▶ _Problem to solve_: Looking at the records below, state how many lines include the string "door" and add nothing further.

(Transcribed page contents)

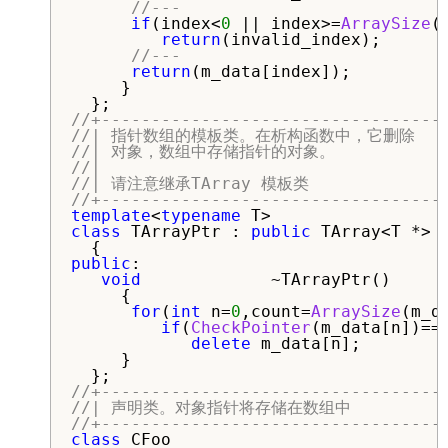
//---
if
(index<
0
 || index>=
ArraySize
(
return
(invalid_index);

//---
return
(m_data[index]);

     }   

//+----------------------------------
//| 指针数组的模板类。在析构函数中，它删除        
//| 对象，数组中存储指针的对象。               
//|                                  
//| 请注意继承TArray 模板类                
//+----------------------------------
template
<
typename
class
 TArrayPtr : 
public
 TArray<T *>

public
:

void
             ~TArrayPtr()

     {

for
(
int
 n=
0
,count=
ArraySize
(m_d
if
(
CheckPointer
(m_data[n])==P
delete
 m_data[n];

     }

//+----------------------------------
//| 声明类。对象指针将存储在数组中              
//+----------------------------------
class
 CFoo
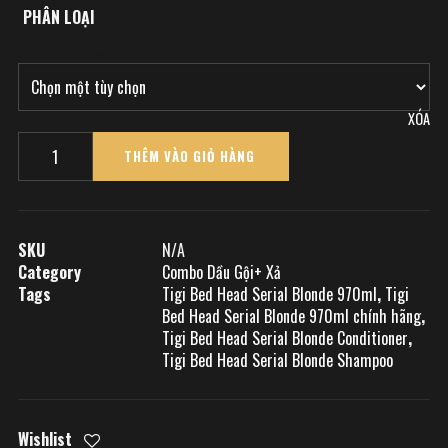
PHÂN LOẠI
XÓA
Quantity
THÊM VÀO GIỎ HÀNG
SKU
N/A
Category
Combo Dầu Gội+ Xả
Tags
Tigi Bed Head Serial Blonde 970ml
,
Tigi
Bed Head Serial Blonde 970ml chính hãng
,
Tigi Bed Head Serial Blonde Conditioner
,
Tigi Bed Head Serial Blonde Shampoo
Wishlist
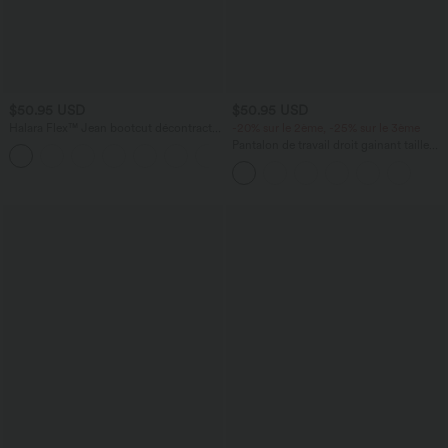
$50.95 USD
$50.95 USD
Halara Flex™ Jean bootcut décontracté
-20% sur le 2ème, -25% sur le 3ème
extensible délavé taille haute à poches
Pantalon de travail droit gainant taille
+5
multiples
haute avec poches Halara UltraSculpt™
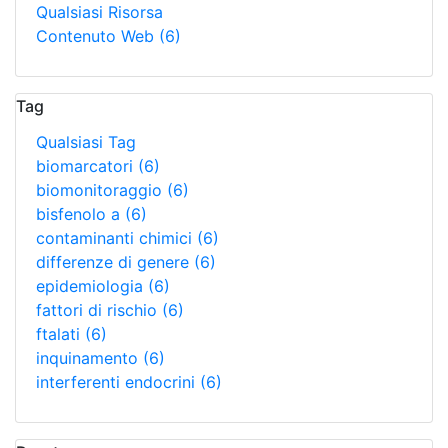
Qualsiasi Risorsa
Contenuto Web
(6)
Tag
Qualsiasi Tag
biomarcatori
(6)
biomonitoraggio
(6)
bisfenolo a
(6)
contaminanti chimici
(6)
differenze di genere
(6)
epidemiologia
(6)
fattori di rischio
(6)
ftalati
(6)
inquinamento
(6)
interferenti endocrini
(6)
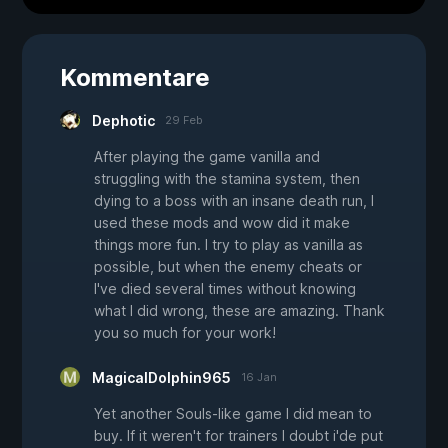
Kommentare
Dephotic
29 Feb
After playing the game vanilla and
struggling with the stamina system, then
dying to a boss with an insane death run, I
used these mods and wow did it make
things more fun. I try to play as vanilla as
possible, but when the enemy cheats or
I've died several times without knowing
what I did wrong, these are amazing. Thank
you so much for your work!
MagicalDolphin965
16 Jan
Yet another Souls-like game I did mean to
buy. If it weren't for trainers I doubt i'de put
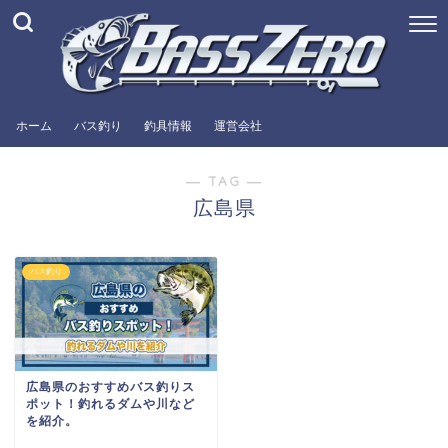
ホーム
バス釣り
釣具情報
運営会社
― TAG ―
広島県
バス釣り
広島県のおすすめバス釣りス
ポット！釣れるダムや川など
を紹介。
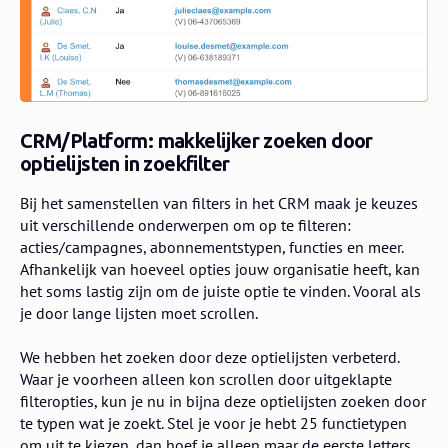
CRM/Platform: makkelijker zoeken door
optielijsten in zoekfilter
Bij het samenstellen van filters in het CRM maak je keuzes
uit verschillende onderwerpen om op te filteren:
acties/campagnes, abonnementstypen, functies en meer.
Afhankelijk van hoeveel opties jouw organisatie heeft, kan
het soms lastig zijn om de juiste optie te vinden. Vooral als
je door lange lijsten moet scrollen.
We hebben het zoeken door deze optielijsten verbeterd.
Waar je voorheen alleen kon scrollen door uitgeklapte
filteropties, kun je nu in bijna deze optielijsten zoeken door
te typen wat je zoekt. Stel je voor je hebt 25 functietypen
om uit te kiezen, dan hoef je alleen maar de eerste letters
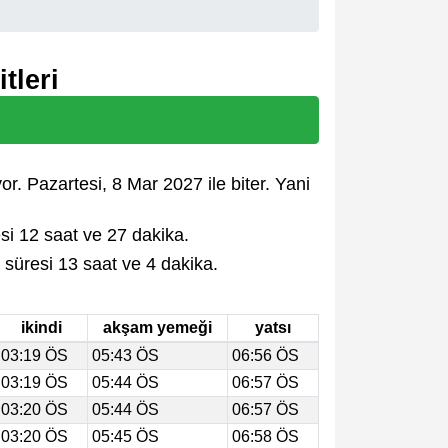
tleri
r. Pazartesi, 8 Mar 2027 ile biter. Yani
i 12 saat ve 27 dakika.
üresi 13 saat ve 4 dakika.
ikindi
akşam yemeği
yatsı
03:19 ÖS
05:43 ÖS
06:56 ÖS
03:19 ÖS
05:44 ÖS
06:57 ÖS
03:20 ÖS
05:44 ÖS
06:57 ÖS
03:20 ÖS
05:45 ÖS
06:58 ÖS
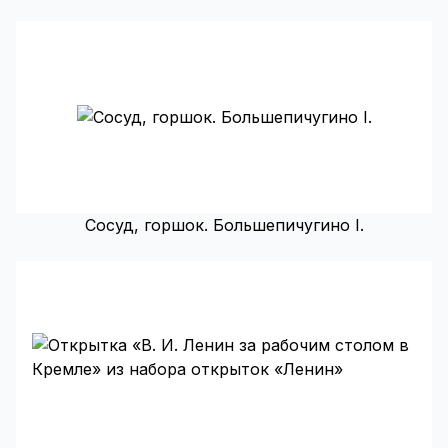
Сосуд, горшок. Большепичугино I.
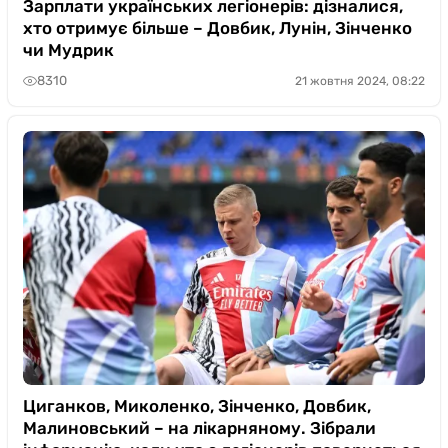
Зарплати українських легіонерів: дізналися,
хто отримує більше – Довбик, Лунін, Зінченко
чи Мудрик
8310
21 жовтня 2024, 08:22
Циганков, Миколенко, Зінченко, Довбик,
Малиновський – на лікарняному. Зібрали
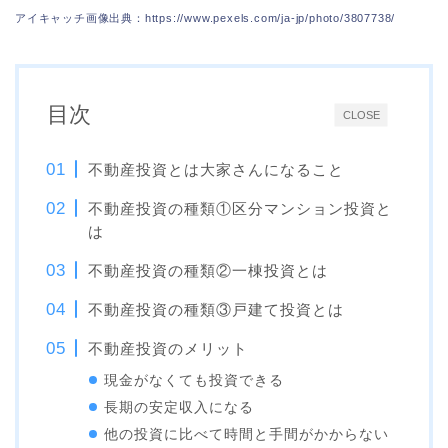
アイキャッチ画像出典：https://www.pexels.com/ja-jp/photo/3807738/
目次
CLOSE
不動産投資とは大家さんになること
不動産投資の種類①区分マンション投資と
は
不動産投資の種類②一棟投資とは
不動産投資の種類③戸建て投資とは
不動産投資のメリット
現金がなくても投資できる
長期の安定収入になる
他の投資に比べて時間と手間がかからない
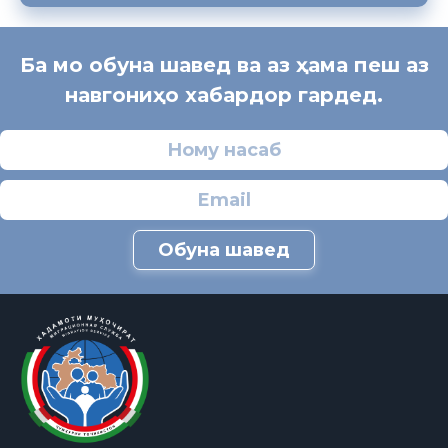
Ба мо обуна шавед ва аз ҳама пеш аз
навгониҳо хабардор гардед.
Обуна шавед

▶ _Response to this exercise_: 5